Ratón en largometraje. El propio director del filme dice que él se sentía extrañado de que nadie hubiera hecho una película con ese relato familiar. Por eso, Juan Pablo Buscarini res cató la historia, mezcló imágenes reales con muchos personajes animados en tercera dimensión (3D), estructuró una comedia familiar a la que puso más ingredientes (aventuras) y un antagonista para el ratón Pérez.
Visión de mundo. En dicha aventura, el enemigo de ratón Pérez es el ratón Fugaz, viejo avaro de pretensiones capitalistas, quien no está de acuerdo con la bondad de Pérez y de los otros ratones. Por eso, este enemigo ratonil se dedica a robar monedas en cantidad, más luego se apropia del lugar donde Pérez convierte los dientes en diamantes, que son cambiados por monedas en la relojería del bueno de Morientes, amigo del ratón Pérez.

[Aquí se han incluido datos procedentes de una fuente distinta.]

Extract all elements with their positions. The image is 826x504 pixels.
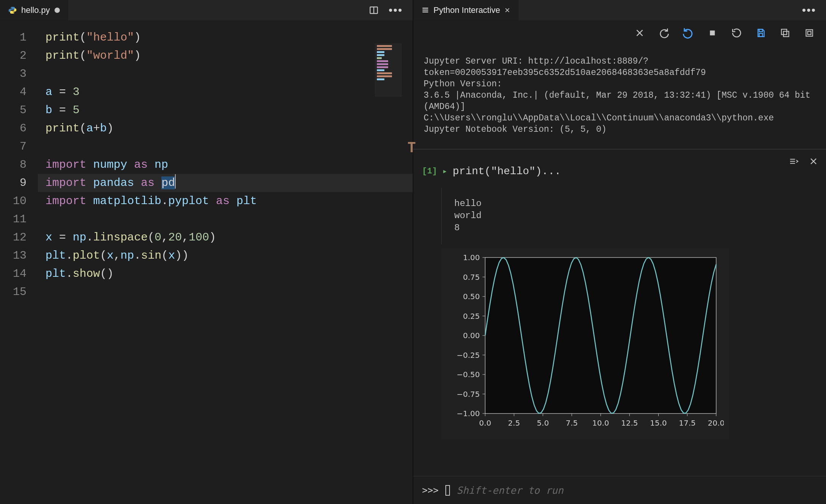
- editor-tabbar-actions: •••: [369, 0, 413, 20]
- svg-text:0.75: 0.75: [463, 273, 480, 282]
- svg-text:−1.00: −1.00: [456, 409, 479, 418]
- svg-text:−0.50: −0.50: [456, 370, 479, 379]
- svg-text:17.5: 17.5: [679, 418, 696, 428]
- code-area[interactable]: print("hello")print("world")a = 3b = 5pr…: [38, 21, 413, 504]
- code-editor[interactable]: 123456789101112131415 print("hello")prin…: [0, 21, 413, 504]
- interactive-body: Jupyter Server URI: http://localhost:888…: [413, 45, 826, 476]
- interactive-panel-icon: [422, 6, 429, 14]
- expand-arrow-icon[interactable]: ▸: [442, 166, 447, 176]
- redo-icon[interactable]: [656, 25, 671, 41]
- cell-code-summary: print("hello")...: [453, 165, 561, 177]
- cell-delete-icon[interactable]: [807, 155, 820, 168]
- interactive-tab[interactable]: Python Interactive ×: [413, 0, 519, 20]
- interactive-pane: Python Interactive × •••: [413, 0, 826, 504]
- save-icon[interactable]: [753, 25, 768, 41]
- minimap[interactable]: [375, 44, 401, 97]
- repl-placeholder: Shift-enter to run: [457, 485, 564, 496]
- svg-text:−0.25: −0.25: [456, 351, 479, 360]
- editor-pane: hello.py ••• 123456789101112131415 print…: [0, 0, 413, 504]
- svg-text:5.0: 5.0: [537, 418, 549, 428]
- svg-text:20.0: 20.0: [707, 418, 723, 428]
- svg-text:0.25: 0.25: [463, 312, 480, 321]
- expand-icon[interactable]: [802, 25, 817, 41]
- cell-header[interactable]: [1] ▸ print("hello")...: [422, 165, 817, 177]
- repl-cursor-icon: [445, 485, 450, 496]
- unsaved-dot-icon: [55, 8, 60, 13]
- svg-text:10.0: 10.0: [592, 418, 609, 428]
- type-hint-indicator: T: [408, 138, 413, 155]
- close-icon[interactable]: ×: [505, 6, 510, 15]
- undo-icon[interactable]: [681, 25, 696, 41]
- sine-plot: −1.00−0.75−0.50−0.250.000.250.500.751.00…: [447, 251, 724, 432]
- svg-rect-12: [806, 30, 812, 36]
- restart-icon[interactable]: [729, 25, 744, 41]
- interrupt-icon[interactable]: [705, 25, 720, 41]
- svg-text:0.0: 0.0: [479, 418, 491, 428]
- interactive-tabbar-actions: •••: [802, 0, 826, 20]
- repl-input-row[interactable]: >>> Shift-enter to run: [413, 476, 826, 504]
- svg-rect-4: [422, 11, 428, 12]
- svg-rect-3: [422, 9, 428, 11]
- cell-actions: [787, 155, 820, 168]
- svg-rect-19: [485, 257, 716, 413]
- editor-tab-filename: hello.py: [21, 5, 50, 15]
- svg-rect-11: [784, 31, 789, 37]
- svg-text:0.50: 0.50: [463, 292, 480, 301]
- cell-prompt: [1]: [422, 167, 437, 176]
- editor-tab-hello-py[interactable]: hello.py: [0, 0, 69, 20]
- plot-output: −1.00−0.75−0.50−0.250.000.250.500.751.00…: [441, 248, 729, 439]
- svg-text:2.5: 2.5: [508, 418, 520, 428]
- interactive-toolbar: [413, 21, 826, 45]
- svg-text:15.0: 15.0: [650, 418, 667, 428]
- svg-text:7.5: 7.5: [565, 418, 578, 428]
- svg-text:12.5: 12.5: [621, 418, 638, 428]
- interactive-tabbar: Python Interactive × •••: [413, 0, 826, 21]
- server-info-text: Jupyter Server URI: http://localhost:888…: [413, 45, 826, 149]
- svg-rect-9: [759, 33, 763, 37]
- svg-rect-7: [710, 31, 715, 36]
- export-icon[interactable]: [778, 25, 793, 41]
- cell-stdout: hello world 8: [441, 188, 817, 245]
- cancel-icon[interactable]: [632, 25, 647, 41]
- line-number-gutter: 123456789101112131415: [0, 21, 38, 504]
- svg-text:−0.75: −0.75: [456, 390, 479, 399]
- repl-chevrons-icon: >>>: [422, 485, 439, 496]
- svg-rect-2: [422, 8, 428, 9]
- svg-rect-10: [781, 29, 787, 34]
- cell: [1] ▸ print("hello")... hello world 8 −1…: [413, 149, 826, 454]
- split-editor-icon[interactable]: [369, 5, 379, 15]
- svg-rect-8: [759, 29, 763, 32]
- python-file-icon: [8, 6, 17, 14]
- interactive-tab-title: Python Interactive: [434, 5, 500, 15]
- cell-goto-icon[interactable]: [787, 155, 800, 168]
- svg-text:0.00: 0.00: [463, 331, 480, 340]
- editor-tabbar: hello.py •••: [0, 0, 413, 21]
- svg-text:1.00: 1.00: [463, 253, 480, 262]
- svg-rect-13: [808, 31, 811, 35]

Fugaz es fugaz. El propio director Juan Pablo Buscarini definió ese encuentro entre los ratones antagonistas de esta manera: “El personaje que representa el ratón Pérez es un auténtico romántico idealista; el que lo traiciona, encarnado por el ratón Fugaz, tiene otra forma de ver la vida, tal vez más realista y más acorde con los tiempos que corren; Pérez no es un superhéroe, sino un romántico con ideales, es alguien generoso”.
Para armar ese cuento en pantalla, hay actores de carne y hueso, entre quienes están: Ana María Orozco, Fabio Mazzei, Delfina Varni, Joe Rígoli, Diego Gentile, Nicolás Torcanowski y Anahí Martella.
A ellos se agregan quienes solo aportan sus voces para la figuras digitales del mundo ratonero, sobre todo Alejandro Awada, quien trabajó en Nueve Reinas , y ahora hace la voz para el ratón Pérez.
Cinco semanas más un año. La filmación se realizó durante cinco semanas, la parte con actores reales, pero lo que toca a la animación por computadora duró un año. Juan Pablo Buscarini lo cuenta así: “Los personajes se mandaron a España en segunda dimensión (2D) y fueron devueltos en 3D y, luego, en Argentina se les colocó en sus respectivos fondos, realizados con maquetas y se los trabajó con sus luces y sombras”.
Así es como corre la fábula, en la interacción bien lograda de actores reales con figuras animadas (3D), de ahí el toque de magia en película familiar.